According to a recent study, a staggering majority of NFL players are affected by chronic traumatic encephalopathy (CTE), as a result of concussions experienced on the football field.
The research was conducted by the Department of Veteran Affairs and Boston University, and analyzed the brains of 91 deceased NFL players. 95% of them, a total of 87 individuals, were tested positive for CTE, a degenerative brain disease.
Around 40% of those who showed signs of this condition were offensive of defensive linemen, and these players are particularly prone to head collisions at nearly every play.
The incidence of the disease was significant at any level of the game, not just the big leagues. It didn’t even require violent concussions to take place; minor trauma was sufficient, if it occurred on a regular basis.

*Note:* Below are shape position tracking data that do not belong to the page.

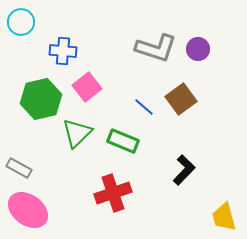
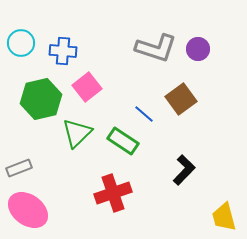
cyan circle: moved 21 px down
blue line: moved 7 px down
green rectangle: rotated 12 degrees clockwise
gray rectangle: rotated 50 degrees counterclockwise
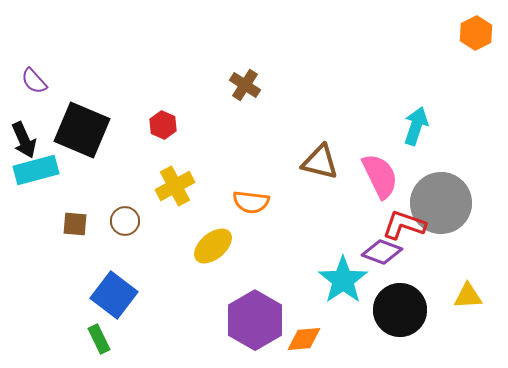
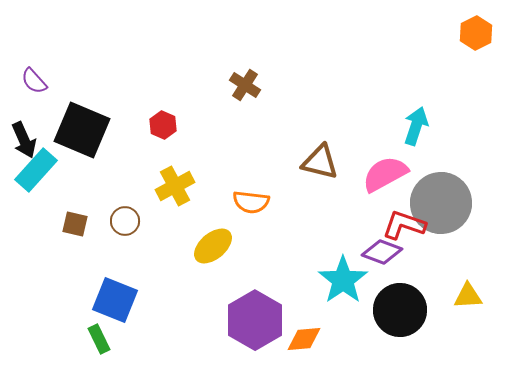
cyan rectangle: rotated 33 degrees counterclockwise
pink semicircle: moved 5 px right, 2 px up; rotated 93 degrees counterclockwise
brown square: rotated 8 degrees clockwise
blue square: moved 1 px right, 5 px down; rotated 15 degrees counterclockwise
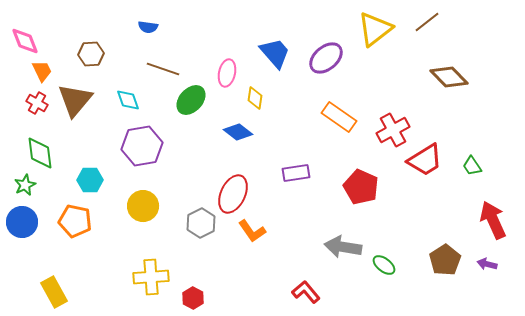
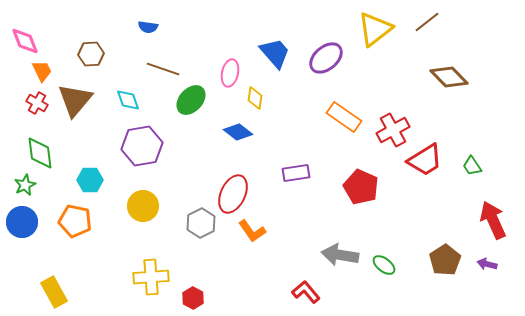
pink ellipse at (227, 73): moved 3 px right
orange rectangle at (339, 117): moved 5 px right
gray arrow at (343, 247): moved 3 px left, 8 px down
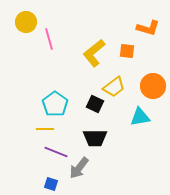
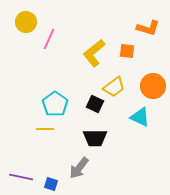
pink line: rotated 40 degrees clockwise
cyan triangle: rotated 35 degrees clockwise
purple line: moved 35 px left, 25 px down; rotated 10 degrees counterclockwise
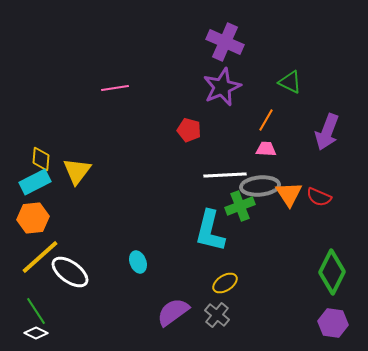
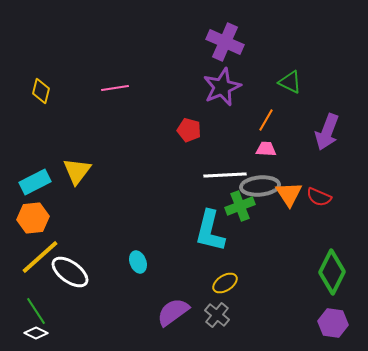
yellow diamond: moved 68 px up; rotated 10 degrees clockwise
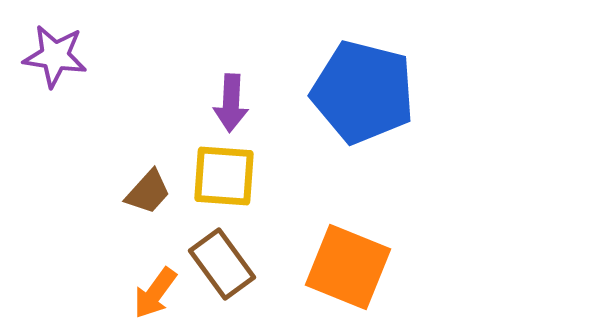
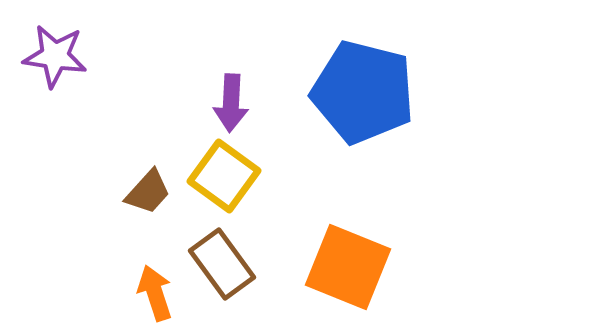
yellow square: rotated 32 degrees clockwise
orange arrow: rotated 126 degrees clockwise
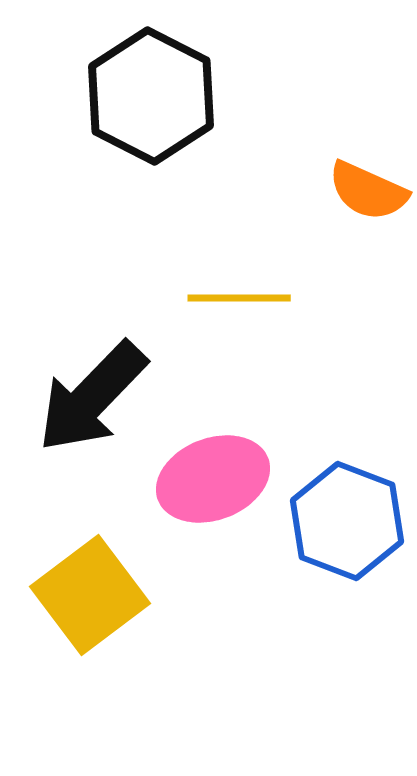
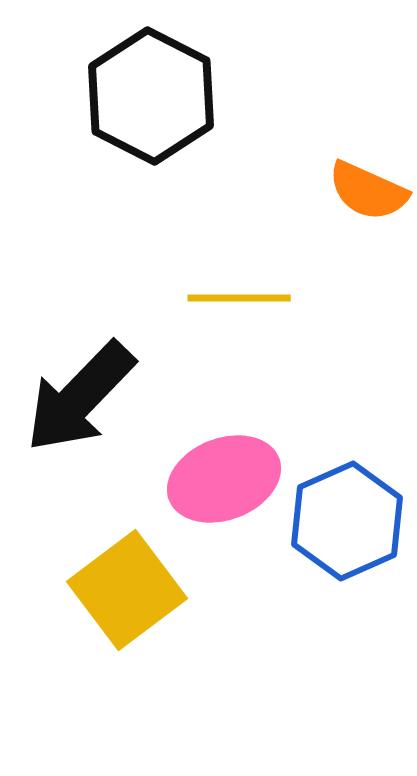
black arrow: moved 12 px left
pink ellipse: moved 11 px right
blue hexagon: rotated 15 degrees clockwise
yellow square: moved 37 px right, 5 px up
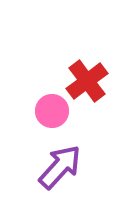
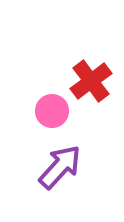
red cross: moved 4 px right
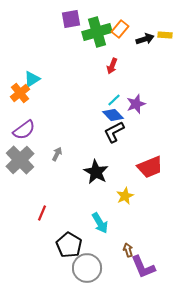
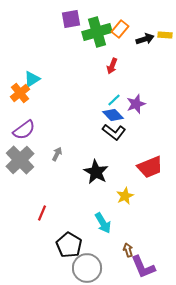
black L-shape: rotated 115 degrees counterclockwise
cyan arrow: moved 3 px right
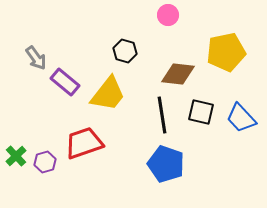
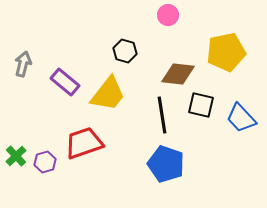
gray arrow: moved 13 px left, 6 px down; rotated 130 degrees counterclockwise
black square: moved 7 px up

“People think that we’re blowing this out of proportion, that this is a very rare disease and that we’re sensationalizing it”, declared Dr Ann McKee, chief of neurophysiology at the VA Boston Healthcare System.
In fact, the laboratory director insists that CTE is “a very real disease”, which has been identified in an overwhelming number of players. In total, the encephalopathy was present in the brain tissue of 131 out of 165 former football players, who had been either professionals, semi-professionals, or part of a college or high school team.
It is generally believed that CTE occurs due to repeated head trauma experienced while being involved in athletic activities. Its consequences consist in memory loss, confusion, dementia, impaired judgement, aggression, depression and suicidal tendencies.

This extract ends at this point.